Across the Medicare program, reimbursement rates vary significantly based on site of service and not the healthcare service provided. The Administration, the Medicare Payment Advisory Commission (MedPAC) and bipartisan lawmakers have all recommended site neutral payment reforms to reduce Medicare spending.
In its March 2015 Report to Congress, MedPAC recommended site neutral payments for certain select conditions between two post-acute care sectors: skilled nursing facilities and inpatient rehabilitation facilities. According to MedPAC, Medicare often pays different amounts for similar services across sectors. Site neutral payments that base the payment rate on the less costly sector can save money for Medicare, reduce cost sharing for beneficiaries, and reduce the incentive to provide services in the higher paid sector, without compromising beneficiary access to care or health outcomes.
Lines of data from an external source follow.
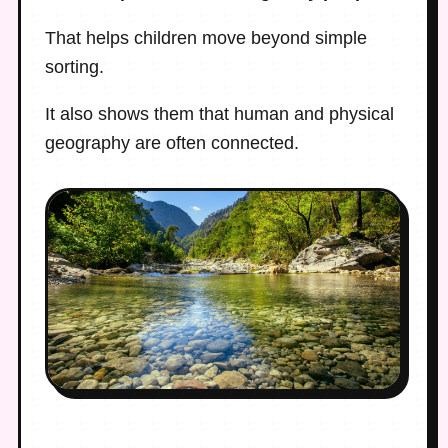
That helps children move beyond simple
sorting.
It also shows them that human and physical
geography are often connected.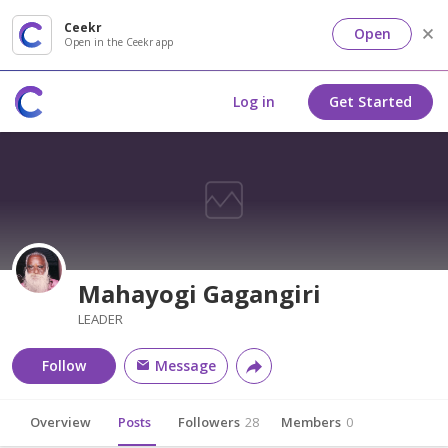
Ceekr
Open
Open in the Ceekr app
Log in
Get Started
Mahayogi Gagangiri
LEADER
Follow
Message
Overview
Posts
Followers
28
Members
0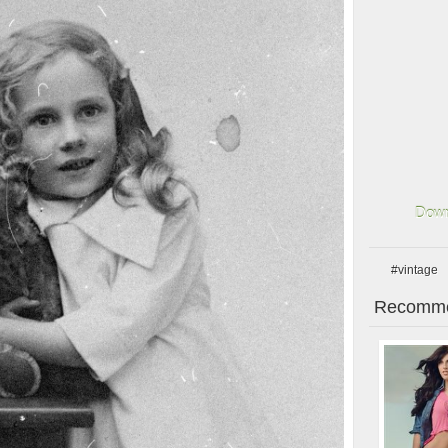
Down
#vintage
Recomme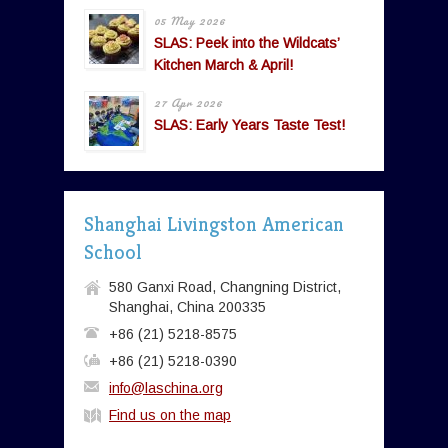
05 May 2026
SLAS: Peek into the Wildcats’
Kitchen March & April!
27 Apr 2026
SLAS: Early Years Taste Test!
Shanghai Livingston American
School
580 Ganxi Road, Changning District,
Shanghai, China 200335
+86 (21) 5218-8575
+86 (21) 5218-0390
info@laschina.org
Find us on the map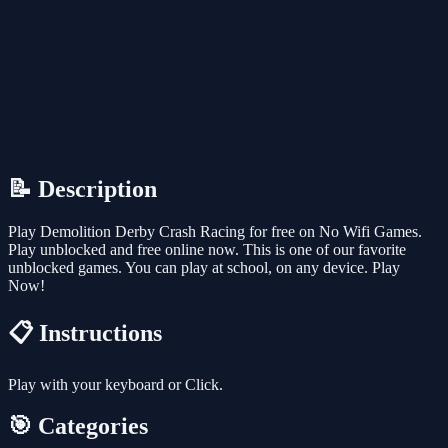
📝 Description
Play Demolition Derby Crash Racing for free on No Wifi Games.
Play unblocked and free online now. This is one of our favorite
unblocked games. You can play at school, on any device. Play
Now!
📋 Instructions
Play with your keyboard or Click.
🎯 Categories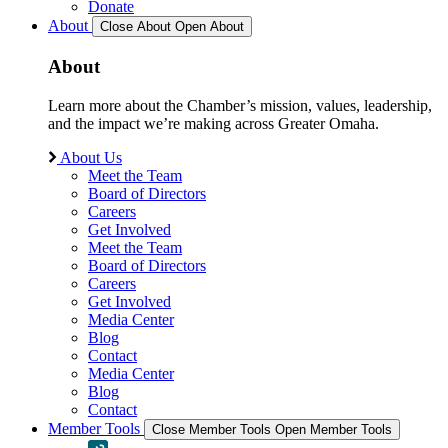
Donate
About
Close About
Open About
About
Learn more about the Chamber’s mission, values, leadership,
and the impact we’re making across Greater Omaha.
About Us
Meet the Team
Board of Directors
Careers
Get Involved
Meet the Team
Board of Directors
Careers
Get Involved
Media Center
Blog
Contact
Media Center
Blog
Contact
Member Tools
Close Member Tools
Open Member Tools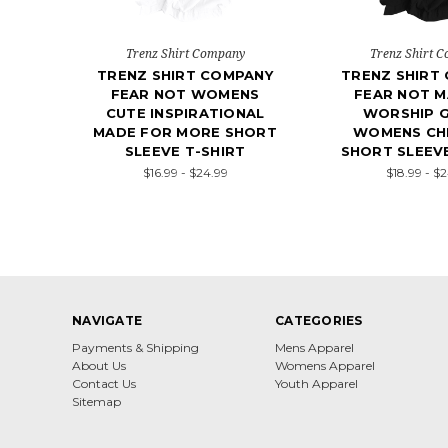
Trenz Shirt Company
Trenz Shirt 
TRENZ SHIRT COMPANY
TRENZ SHIRT
FEAR NOT WOMENS
FEAR NOT M
CUTE INSPIRATIONAL
WORSHIP G
MADE FOR MORE SHORT
WOMENS CHR
SLEEVE T-SHIRT
SHORT SLEEVE
$16.99 - $24.99
$18.99 - $
NAVIGATE
CATEGORIES
Payments & Shipping
Mens Apparel
About Us
Womens Apparel
Contact Us
Youth Apparel
Sitemap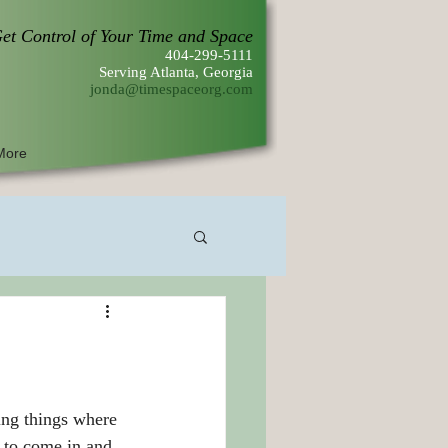
et Control of Your Time and Space
404-299-5111
Serving Atlanta, Georgia
jonda@timespaceorg.com
More
r to come in and 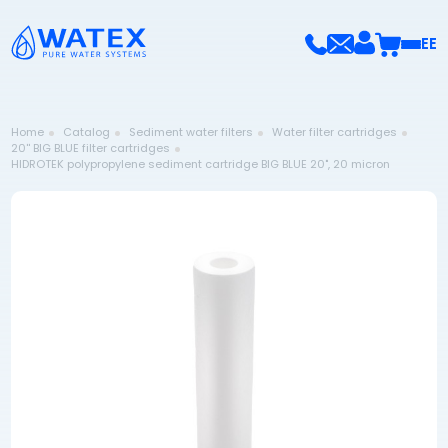
EE
Home
Catalog
Sediment water filters
Water filter cartridges
20'' BIG BLUE filter cartridges
HIDROTEK polypropylene sediment cartridge BIG BLUE 20", 20 micron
In 2013, MedPAC also identified 66 groups of services provided in outpatient departments and freestanding offices that meet the Commission’s principles for aligning payment rates across settings. Within each group, the services are frequently performed in physicians’ offices, which indicates that they are likely safe and appropriate to provide in a freestanding office.
For the administration of chemotherapy drugs, for example, the payment to a hospital outpatient facility is nearly three times the rate paid to a community cancer clinic ($136 vs $390). A December 2015 Government Accountability Office (GAO) study found that in 2013, the total Medicare payment rate for a mid-level office visit for an established patient was $51 higher when the service was performed in an HOPD instead of a freestanding physician’s office.